(ABOUT THIS EXERCISE):
Write out each line of the listing as it stands, without the images.

(DATASET):
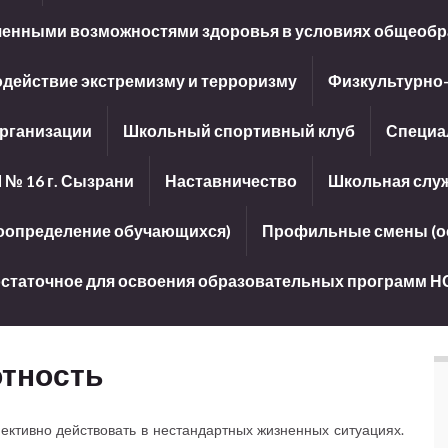
иченными возможностями здоровья в условиях общеобр
действие экстремизму и терроризму
Физкультурно
организации
Школьный спортивный клуб
Специа
 № 16 г. Сызрани
Наставничество
Школьная слу
оопределение обучающихся)
Профильные смены (ос
достаточное для освоения образовательных программ Н
тность
ктивно действовать в нестандартных жизненных ситуациях.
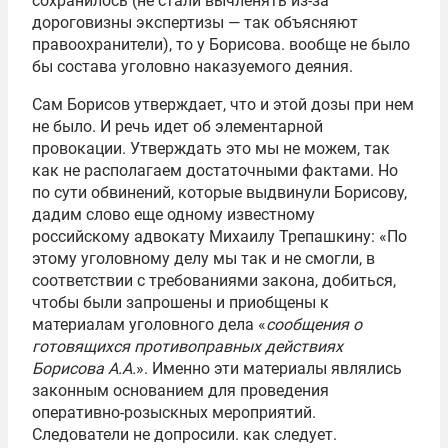
сохранилось (не стали вычленять из-за
дороговизны экспертизы — так объясняют
правоохранители), то у Борисова. вообще не было
бы состава уголовно наказуемого деяния.
Сам Борисов утверждает, что и этой дозы при нем
не было. И речь идет об элементарной
провокации. Утверждать это мы не можем, так
как не располагаем достаточными фактами. Но
по сути обвинений, которые выдвинули Борисову,
дадим слово еще одному известному
российскому адвокату Михаилу Трепашкину: «По
этому уголовному делу мы так и не смогли, в
соответствии с требованиями закона, добиться,
чтобы были запрошены и приобщены к
материалам уголовного дела «
сообщения о
готовящихся противоправных действиях
Борисова А.А.
». Именно эти материалы являлись
законным основанием для проведения
оперативно-розыскных мероприятий.
Следователи не допросили. как следует.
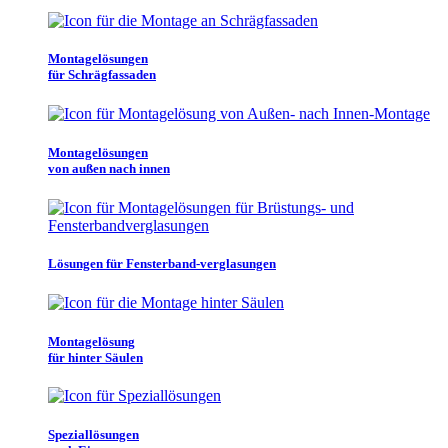
Montagelösungen
für Schrägfassaden
Montagelösungen
von außen nach innen
Lösungen für Fensterband-verglasungen
Montagelösung
für hinter Säulen
Speziallösungen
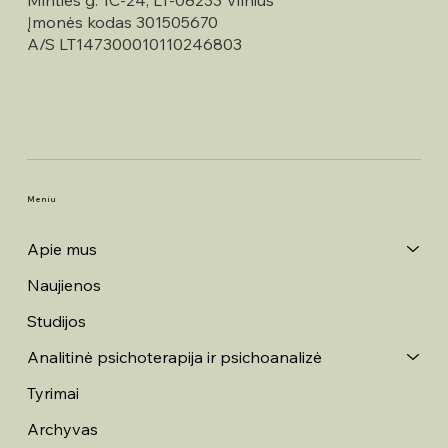
Įmonės kodas 301505670
A/S LT147300010110246803
Meniu
Apie mus
Naujienos
Studijos
Analitinė psichoterapija ir psichoanalizė
Tyrimai
Archyvas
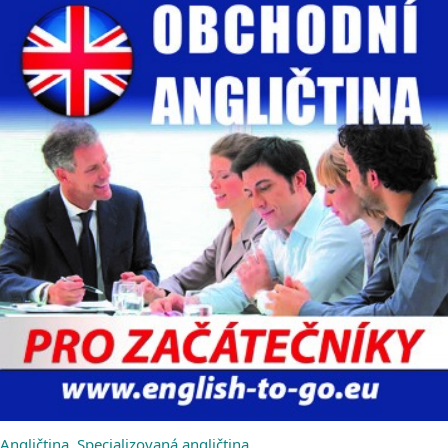
Angličtina
,
Specializovaná angličtina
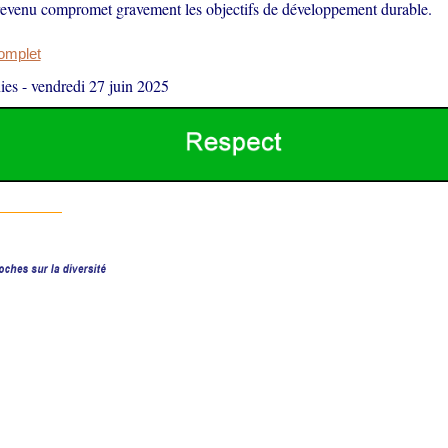
 revenu compromet gravement les objectifs de développement durable.
complet
ies
-
vendredi 27 juin 2025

(SOLUTION FOR THIS EXERCISE):
иченными возможностями здоровья в условиях общеобр
действие экстремизму и терроризму
Физкультурно
организации
Школьный спортивный клуб
Специа
 № 16 г. Сызрани
Наставничество
Школьная слу
оопределение обучающихся)
Профильные смены (ос
достаточное для освоения образовательных программ Н
тность
ктивно действовать в нестандартных жизненных ситуациях.
сохранилось (не стали вычленять из-за
дороговизны экспертизы — так объясняют
правоохранители), то у Борисова. вообще не было
бы состава уголовно наказуемого деяния.
Сам Борисов утверждает, что и этой дозы при нем
не было. И речь идет об элементарной
провокации. Утверждать это мы не можем, так
как не располагаем достаточными фактами. Но
по сути обвинений, которые выдвинули Борисову,
дадим слово еще одному известному
российскому адвокату Михаилу Трепашкину: «По
этому уголовному делу мы так и не смогли, в
соответствии с требованиями закона, добиться,
чтобы были запрошены и приобщены к
материалам уголовного дела «
сообщения о
готовящихся противоправных действиях
Борисова А.А.
». Именно эти материалы являлись
законным основанием для проведения
оперативно-розыскных мероприятий.
Следователи не допросили. как следует.
Montagelösungen
für Schrägfassaden
Montagelösungen
von außen nach innen
Lösungen für Fensterband-verglasungen
Montagelösung
für hinter Säulen
Speziallösungen
Įmonės kodas 301505670
A/S LT147300010110246803
Meniu
Apie mus
Naujienos
Studijos
Analitinė psichoterapija ir psichoanalizė
Tyrimai
Archyvas
Angličtina
,
Specializovaná angličtina
 revenu compromet gravement les objectifs de développement durable.
complet
ies
-
vendredi 27 juin 2025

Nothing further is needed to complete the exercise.